The EMA model cannot build accurate mappings between the optical constants and the SE parameters for micro-rough surfaces since it neglects the large effect of the correlation length on the electromagnetic scattering from rough surfaces. This may cause the large deviation of optical constants in the data analysis of SE. Additionally, the precision of the EMA model is difficult to evaluate quantitatively. In this paper, based on the first-principles calculations of Maxwell’s equations and the Levenberg-Marquardt optimization algorithm, a novel inversion method is proposed to obtain optical constants of solid materials with randomly micro-rough surfaces. First, the samples with different Gaussian distributed randomly micro-rough surfaces were employed to theoretically verify the accuracy of the inversion method. All of the results suggest that the method had a robust convergence and a higher precision than the EMA model.
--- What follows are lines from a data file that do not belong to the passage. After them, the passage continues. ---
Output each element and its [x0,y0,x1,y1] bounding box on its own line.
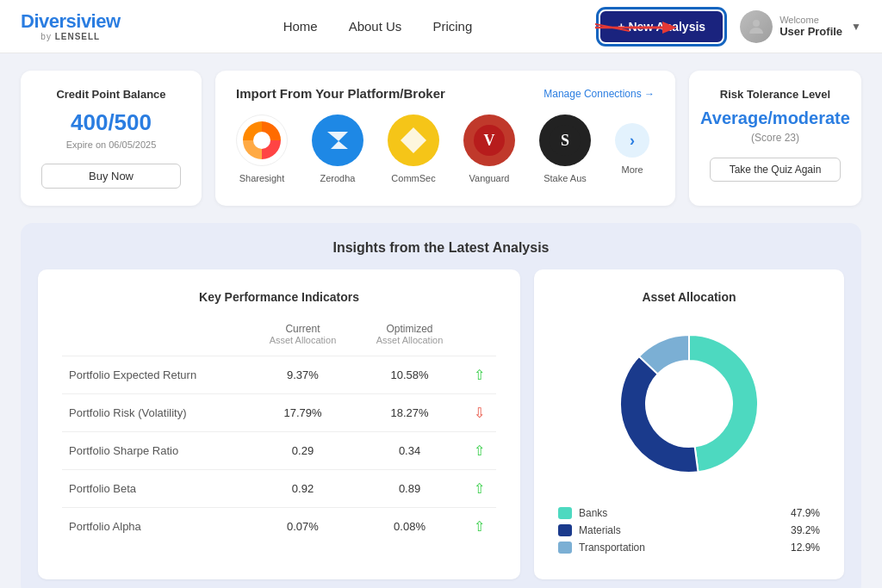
table-row: Portfolio Risk (Volatility) 17.79% 18.27… [62,394,496,432]
kpi-col-indicator [463,319,496,356]
svg-point-4 [753,20,760,27]
kpi-label: Portfolio Expected Return [62,356,249,394]
kpi-direction: ⇧ [463,508,496,546]
kpi-current: 9.37% [249,356,356,394]
kpi-optimized: 10.58% [357,356,463,394]
kpi-current: 17.79% [249,394,356,432]
import-title: Import From Your Platform/Broker [236,86,445,101]
legend-item: Materials 39.2% [558,524,820,536]
table-row: Portfolio Sharpe Ratio 0.29 0.34 ⇧ [62,432,496,470]
credit-expire: Expire on 06/05/2025 [66,139,157,150]
zerodha-logo [312,115,363,166]
user-text: Welcome User Profile [780,15,842,38]
legend-item: Transportation 12.9% [558,542,820,554]
user-profile-menu[interactable]: Welcome User Profile ▼ [740,10,861,43]
legend: Banks 47.9% Materials 39.2% Transportati… [558,507,820,559]
welcome-label: Welcome [780,15,842,25]
kpi-optimized: 0.34 [357,432,463,470]
credit-card: Credit Point Balance 400/500 Expire on 0… [21,71,202,206]
more-brokers[interactable]: › More [615,123,649,175]
user-profile-label: User Profile [780,25,842,38]
credit-amount: 400/500 [71,109,152,136]
top-cards-row: Credit Point Balance 400/500 Expire on 0… [21,71,861,206]
table-row: Portfolio Alpha 0.07% 0.08% ⇧ [62,508,496,546]
commsec-logo [388,115,439,166]
legend-label: Banks [579,507,784,519]
logo: Diversiview by LENSELL [21,11,121,41]
kpi-current: 0.07% [249,508,356,546]
kpi-label: Portfolio Sharpe Ratio [62,432,249,470]
kpi-label: Portfolio Risk (Volatility) [62,394,249,432]
brokers-row: Sharesight Zerodha [236,115,655,183]
svg-point-6 [253,132,270,149]
asset-title: Asset Allocation [642,290,736,304]
legend-item: Banks 47.9% [558,507,820,519]
manage-connections-link[interactable]: Manage Connections → [543,88,655,100]
arrow-up-icon: ⇧ [474,519,485,534]
buy-now-button[interactable]: Buy Now [41,164,181,189]
arrow-annotation [595,15,677,40]
risk-title: Risk Tolerance Level [720,88,830,101]
kpi-current: 0.92 [249,470,356,508]
kpi-direction: ⇧ [463,356,496,394]
kpi-col-optimized: Optimized Asset Allocation [357,319,463,356]
sharesight-logo [236,115,288,166]
kpi-direction: ⇧ [463,432,496,470]
kpi-optimized: 0.89 [357,470,463,508]
more-brokers-icon: › [615,123,649,158]
svg-text:S: S [561,132,569,149]
broker-stake[interactable]: S Stake Aus [539,115,591,183]
stake-logo: S [539,115,591,166]
arrow-up-icon: ⇧ [474,368,485,382]
broker-zerodha[interactable]: Zerodha [312,115,363,183]
broker-commsec[interactable]: CommSec [388,115,439,183]
logo-main: Diversiview [21,11,121,32]
kpi-current: 0.29 [249,432,356,470]
broker-vanguard[interactable]: V Vanguard [463,115,515,183]
kpi-direction: ⇩ [463,394,496,432]
risk-level: Average/moderate [700,108,850,128]
kpi-table: Current Asset Allocation Optimized Asset… [62,319,496,545]
kpi-col-empty [62,319,249,356]
table-row: Portfolio Beta 0.92 0.89 ⇧ [62,470,496,508]
avatar [740,10,773,43]
kpi-label: Portfolio Beta [62,470,249,508]
header: Diversiview by LENSELL Home About Us Pri… [0,0,882,53]
legend-color [558,507,572,519]
legend-label: Transportation [579,542,784,554]
legend-pct: 47.9% [791,507,820,519]
vanguard-logo: V [463,115,515,166]
kpi-label: Portfolio Alpha [62,508,249,546]
legend-pct: 12.9% [791,542,820,554]
svg-marker-3 [662,22,677,34]
broker-sharesight[interactable]: Sharesight [236,115,288,183]
arrow-down-icon: ⇩ [474,405,485,420]
svg-marker-8 [401,127,426,153]
legend-label: Materials [579,524,784,536]
legend-color [558,542,572,554]
avatar-icon [746,16,767,37]
kpi-card: Key Performance Indicators Current Asset… [38,269,520,579]
red-arrow-icon [595,15,677,40]
main-content: Credit Point Balance 400/500 Expire on 0… [0,53,882,588]
legend-pct: 39.2% [791,524,820,536]
svg-marker-7 [327,132,348,149]
logo-sub: by LENSELL [21,32,121,41]
take-quiz-button[interactable]: Take the Quiz Again [710,158,841,182]
nav-about[interactable]: About Us [349,19,402,34]
chevron-down-icon: ▼ [851,21,861,33]
insights-title: Insights from the Latest Analysis [38,240,844,256]
asset-card: Asset Allocation Banks 47.9% Materials 3… [534,269,844,579]
risk-card: Risk Tolerance Level Average/moderate (S… [689,71,861,206]
nav-home[interactable]: Home [283,19,318,34]
broker-name-vanguard: Vanguard [469,173,510,183]
more-label: More [621,164,643,175]
broker-name-stake: Stake Aus [543,173,587,183]
kpi-col-current: Current Asset Allocation [249,319,356,356]
kpi-optimized: 18.27% [357,394,463,432]
broker-name-zerodha: Zerodha [320,173,356,183]
nav-pricing[interactable]: Pricing [432,19,472,34]
credit-title: Credit Point Balance [56,88,165,101]
donut-center [646,361,732,447]
insights-row: Key Performance Indicators Current Asset… [38,269,844,579]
The error of the inversion method was estimated by the measurement errors of SE and surface morphology detectors (such as AFM), which had a superior advantage to the EMA model. In addition to the numerical verification, the experimental validation of our method was also conducted with the available SE experimental data of rectangular gratings and a real SiO2 randomly rough surface. Overall, the EMA model was always a tool that people relied on to perform the data analysis of SE for rough surfaces, but this work provides another method with wider applicability and higher precision.